To overcome some of these limitations, whole-proteome analysis can also be implemented by a high-throughput chromatography approach in combination with mass spectrometry (28). The separation of peptides from complex protein digests is usually achieved by two-dimensional nano-liquid chromatography-mass spectrometry (LC/MS) (30). A total of 1,504 yeast proteins have been unambiguously identified in a single analysis using this 2-D chromatography approach coupled with tandem mass spectrometry (MS/MS) (34). Advances in LC/MS-based proteome analysis, in combination with advances in computational methods, have led to a more comprehensive identification and accurate quantification of endogenous yeast proteins (14, 26). Yet most of the above-mentioned studies were carried out with laboratory yeast strains, mostly under confined experimental conditions limited to steady, exponential growth rates. No such studies have been conducted using different wine yeast strains at different stages of the industrial growth cycle.
In our study we made use of such a chromatography-coupled mass spectrometry approach for the comparative analysis of wine yeast strains. To enable relative quantification between samples, we employed the 8-plex isobaric tag for relative and absolute quantitation (iTRAQ) labeling strategy. The strategy enables relative quantification of up to eight complex protein samples in a single analysis using isobaric tags (11). In short, unlabeled protein samples are trypsin digested, then labeled using isobaric tags (the eight reporter ions), and subsequently separated by liquid chromatography, followed by MS/MS. The covalently bound isobaric tags have the same charge and overall mass but produce different low-mass signatures upon MS/MS, thus enabling relative quantification between different samples in a single analysis (2).

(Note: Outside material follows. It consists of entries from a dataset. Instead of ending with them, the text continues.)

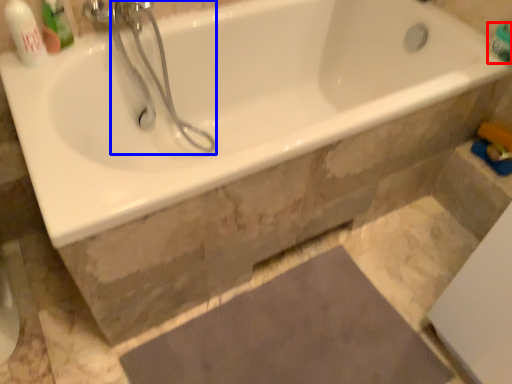 Question: Which of the following is the closest to the observer, toiletry (highlighted by a red box) or shower (highlighted by a blue box)?

Choices:
 (A) toiletry
 (B) shower

Answer: (B) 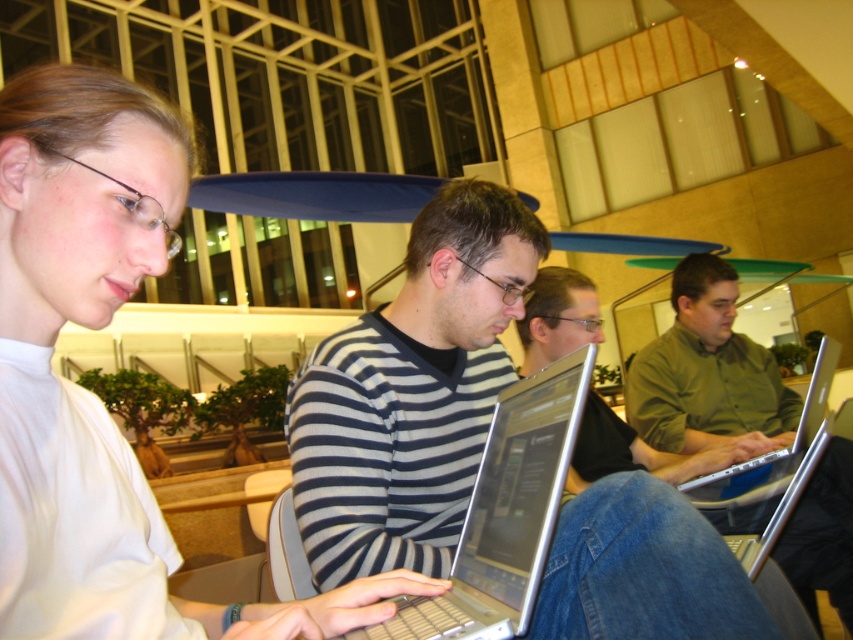 You are standing in the room and want to hand a document to the person wearing the striped sweater at center without disturbing the person using the silver metallic laptop at right. Which direction should you approach from?

You should approach from the left side of the striped sweater at center because it is closer to the viewer than the silver metallic laptop at right, so moving from the left would avoid blocking the laptop user.

You are an interior designer observing this modern workspace. You need to determine the spatial relationship between the striped sweater at center and the silver metallic laptop at right. Based on the scene, which object is positioned higher relative to the other?

The striped sweater at center is positioned above the silver metallic laptop at right, meaning it is higher in placement. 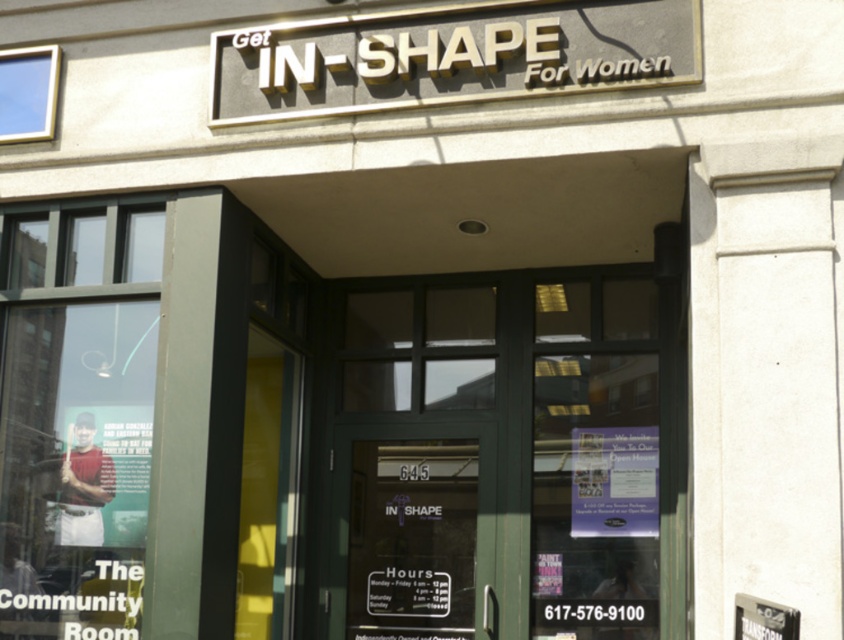 Based on the photo, you are a visitor approaching the entrance of the fitness center. You see the gold metallic sign at upper center and the green glass door at center. Which object is closer to you as you approach the entrance?

The gold metallic sign at upper center is closer to you because it is in front of the green glass door at center, meaning it is positioned nearer to your viewpoint as you approach the entrance. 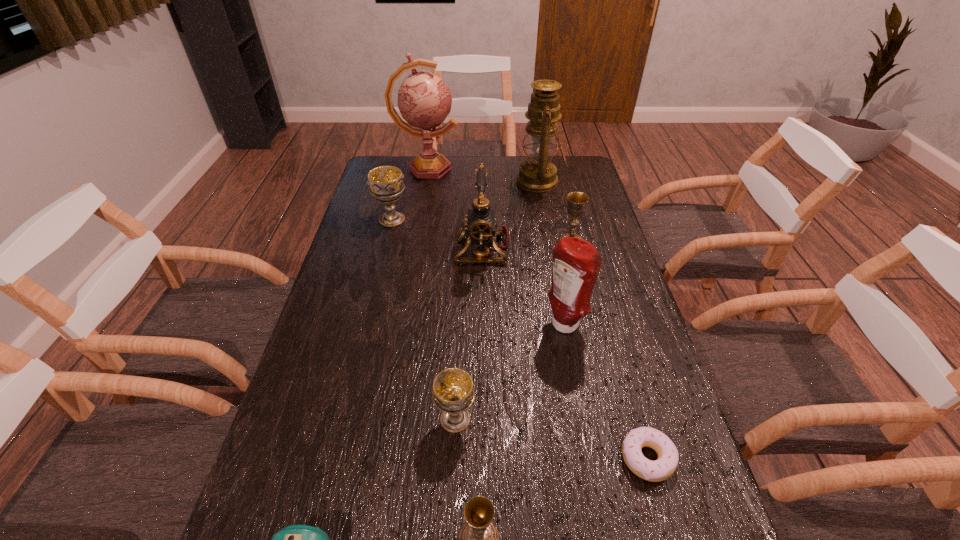 Identify the location of doughnut located at the right edge. The width and height of the screenshot is (960, 540). (661, 469).

Locate an element on the screen. object located in the far left corner section of the desktop is located at coordinates (424, 100).

Where is `object situated at the far right corner`? This screenshot has height=540, width=960. object situated at the far right corner is located at coordinates (537, 174).

What are the coordinates of `free region at the far edge` in the screenshot? It's located at (414, 176).

The width and height of the screenshot is (960, 540). What are the coordinates of `free space at the left edge of the desktop` in the screenshot? It's located at (382, 244).

Locate an element on the screen. The image size is (960, 540). free space at the right edge of the desktop is located at coordinates (606, 357).

Find the location of a particular element. The height and width of the screenshot is (540, 960). free space at the far left corner of the desktop is located at coordinates (410, 179).

At what (x,y) coordinates should I click in order to perform the action: click on free space between the white doughnut and the globe. Please return your answer as a coordinate pair (x, y). The height and width of the screenshot is (540, 960). Looking at the image, I should click on (538, 313).

You are a GUI agent. You are given a task and a screenshot of the screen. Output one action in this format:
    pyautogui.click(x=<x>, y=<y>)
    Task: Click on the unoccupied position between the globe and the white doughnut
    
    Given the screenshot: What is the action you would take?
    pyautogui.click(x=538, y=313)

Where is `empty space between the third farthest chalice and the pink globe`? The height and width of the screenshot is (540, 960). empty space between the third farthest chalice and the pink globe is located at coordinates [442, 293]. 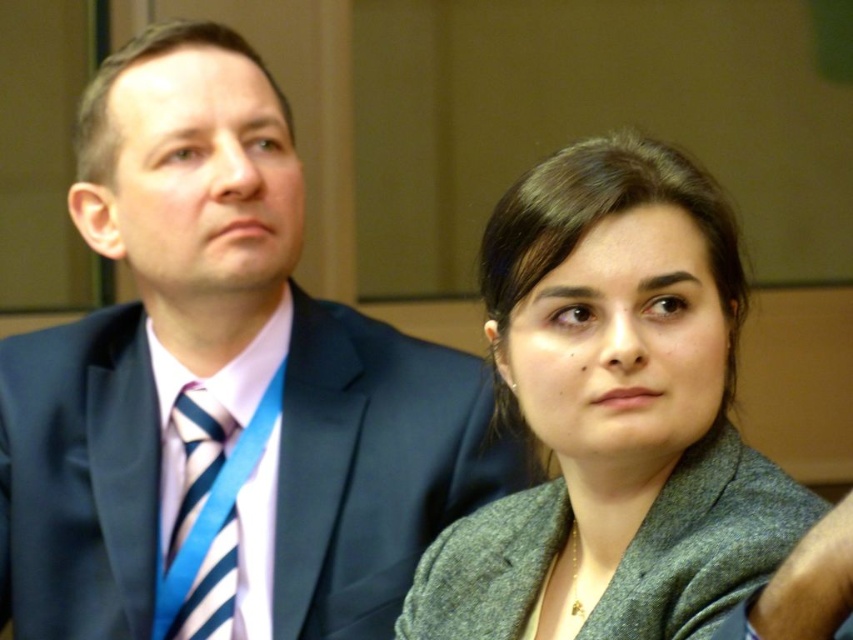 Can you confirm if dark blue suit at left is smaller than gray woolen jacket at center?

Actually, dark blue suit at left might be larger than gray woolen jacket at center.

Can you confirm if dark blue suit at left is shorter than gray woolen jacket at center?

No.

Does point (270, 282) come closer to viewer compared to point (733, 433)?

No, (270, 282) is behind (733, 433).

This screenshot has width=853, height=640. I want to click on dark blue suit at left, so click(x=221, y=387).

Between point (317, 509) and point (183, 438), which one is positioned behind?

The point (183, 438) is more distant.

Can you confirm if dark blue suit at left is positioned to the right of striped fabric tie at left?

Correct, you'll find dark blue suit at left to the right of striped fabric tie at left.

Is point (297, 404) positioned behind point (196, 580)?

Yes.

You are a GUI agent. You are given a task and a screenshot of the screen. Output one action in this format:
    pyautogui.click(x=<x>, y=<y>)
    Task: Click on the dark blue suit at left
    The width and height of the screenshot is (853, 640).
    Given the screenshot: What is the action you would take?
    pyautogui.click(x=221, y=387)

Can you confirm if gray woolen jacket at center is positioned to the left of striped fabric tie at left?

In fact, gray woolen jacket at center is to the right of striped fabric tie at left.

Locate an element on the screen. The image size is (853, 640). gray woolen jacket at center is located at coordinates (613, 413).

The width and height of the screenshot is (853, 640). I want to click on gray woolen jacket at center, so click(x=613, y=413). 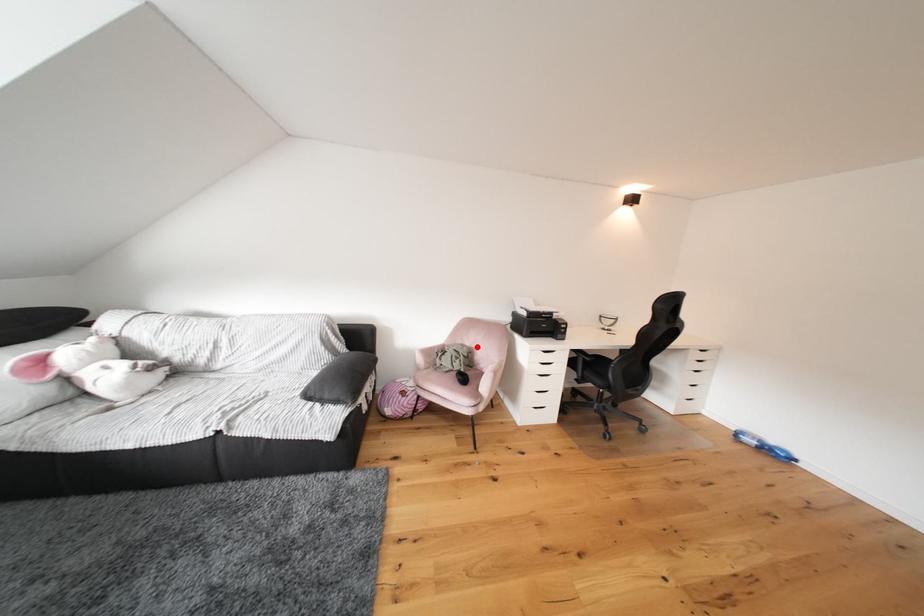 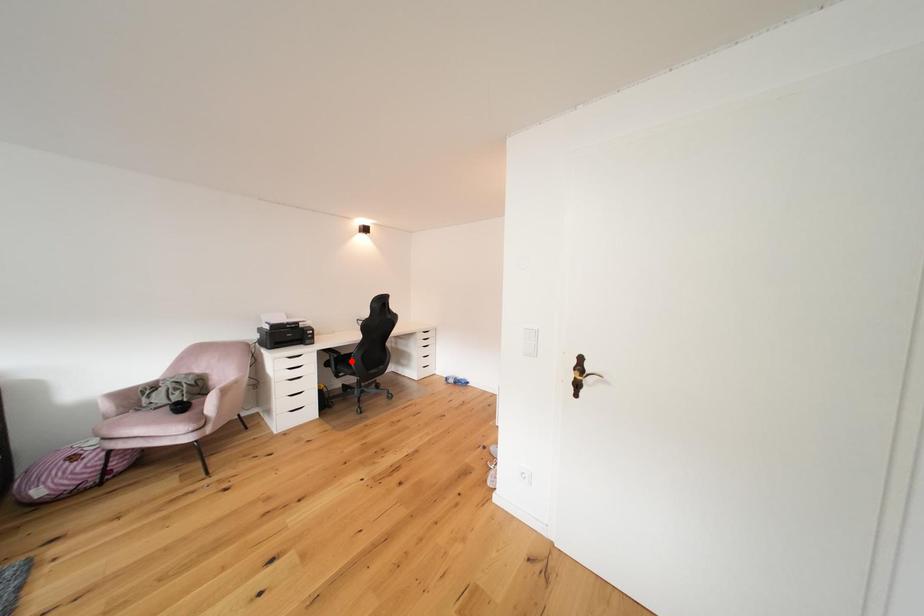 I am providing you with two images of the same scene from different viewpoints. A red point is marked on the first image and another point is marked on the second image. Do the highlighted points in image1 and image2 indicate the same real-world spot?

No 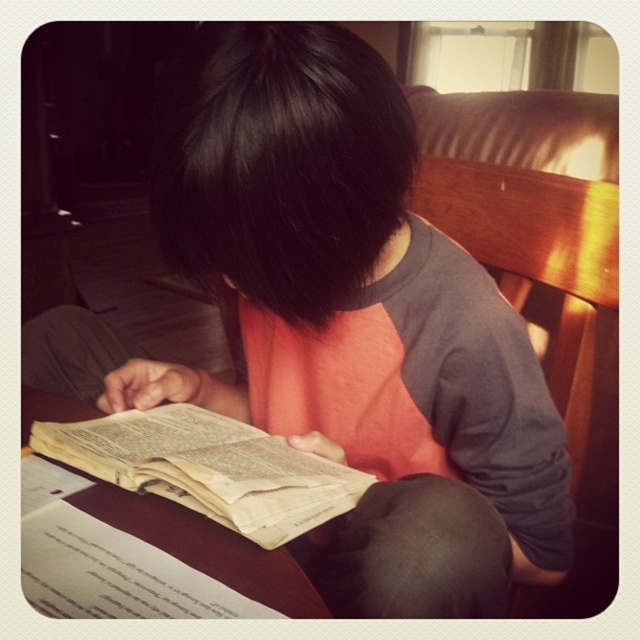 Does wooden chair at right have a lesser height compared to yellowish paper book at center?

Incorrect, wooden chair at right's height does not fall short of yellowish paper book at center's.

Is wooden chair at right further to the viewer compared to yellowish paper book at center?

Yes, it is behind yellowish paper book at center.

Is point (502, 234) farther from viewer compared to point (252, 497)?

That is True.

This screenshot has width=640, height=640. What are the coordinates of `wooden chair at right` in the screenshot? It's located at (556, 324).

Does yellowish paper book at center have a smaller size compared to black fabric at lower center?

Indeed, yellowish paper book at center has a smaller size compared to black fabric at lower center.

You are a GUI agent. You are given a task and a screenshot of the screen. Output one action in this format:
    pyautogui.click(x=<x>, y=<y>)
    Task: Click on the yellowish paper book at center
    The image size is (640, 640).
    Given the screenshot: What is the action you would take?
    pyautogui.click(x=209, y=468)

Is wooden chair at right shorter than black fabric at lower center?

No, wooden chair at right is not shorter than black fabric at lower center.

Locate an element on the screen. Image resolution: width=640 pixels, height=640 pixels. wooden chair at right is located at coordinates (556, 324). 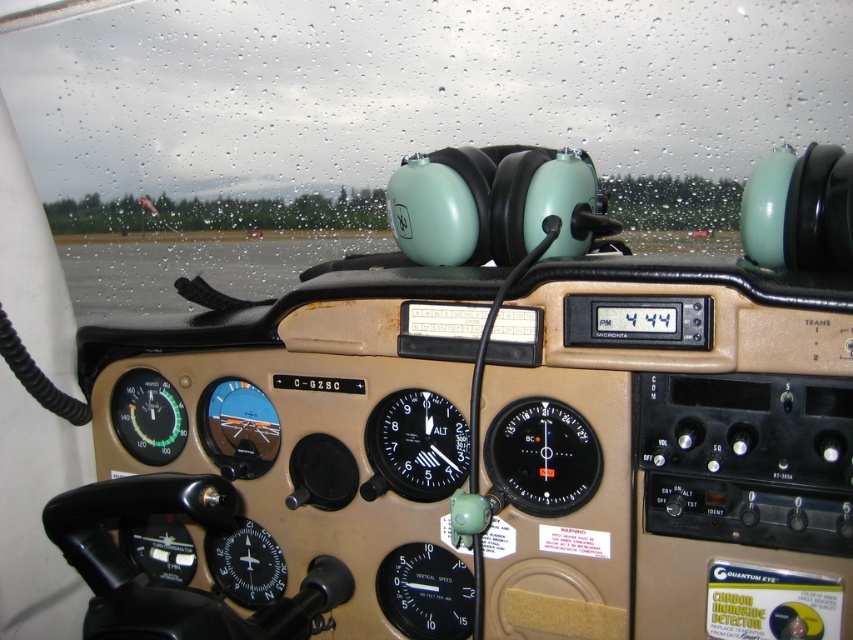 You are a pilot preparing for takeoff and need to check both the transparent glass windshield at upper center and the black plastic gauge at center. Given that your arms can reach up to 10 feet, can you comfortably reach both objects without moving your seat?

The transparent glass windshield at upper center is 9.78 feet away from the black plastic gauge at center. Since your arms can reach up to 10 feet, you can comfortably reach both objects without moving your seat.

You are a pilot checking the instrument panel in the cockpit. You notice the black plastic altimeter at center and the matte black compass at left. Which instrument is smaller in size?

The black plastic altimeter at center is smaller compared to the matte black compass at left.

You are a pilot checking the instrument panel in the cockpit. You notice two points on the panel at coordinates point (x=433, y=493) and point (x=132, y=433). Which point is nearer to your line of sight from the cockpit?

Point (x=433, y=493) is closer to the camera than point (x=132, y=433), so the point at (x=433, y=493) is nearer to your line of sight from the cockpit.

In this paper, we extend the comparative omics approach by aligning the transcriptomes and proteomes of two industrial wine yeast strains. The transcriptomes of these strains, generated at the same time points under the same conditions, have been partially analyzed in a previous paper (37). Our data show that the differences in transcript levels of the two strains at a given time point are a reasonably accurate reflection of the differences in the corresponding protein levels independently of the gene ontology (GO) category. This provides strong support for the biological relevance of comparative transcriptomic data sets in yeast, showing that intrinsic differences between strains may form a more reliable platform for analyses of biologically relevant and meaningful genetic features of a system. Interstrain comparative transcriptome and proteome analyses (as opposed to single-strain analyses) appear to substantially increase our ability to provide a biologically relevant interpretation of omics data sets and to understand metabolic and physiological changes that occur during wine fermentation. Such combinatorial comparative approaches should ultimately enable accurate model building for industrial wine yeast and facilitate the generation of intelligent yeast improvement strategies.
Two yeast strains were used in this study, namely, VIN13 (Anchor Yeast, South Africa) and BM45 (Lallemand Inc., Canada). All are diploid Saccharomyces cerevisiae strains used in industrial wine fermentations. Yeast cells were cultivated at 30°C in yeast extract-peptone-dextrose (YPD) synthetic media, with 1% yeast extract (BioLab, South Africa), 2% peptone (Fluka, Germany), and 2% glucose (Sigma, Germany). Solid medium was supplemented with 2% agar (BioLab, South Africa).
Fermentation experiments were carried out with synthetic must MS300, which approximates to a natural must as previously described (7). The medium contained 125 g/liter glucose and 125 g/liter fructose, and the pH was buffered at 3.3 with NaOH.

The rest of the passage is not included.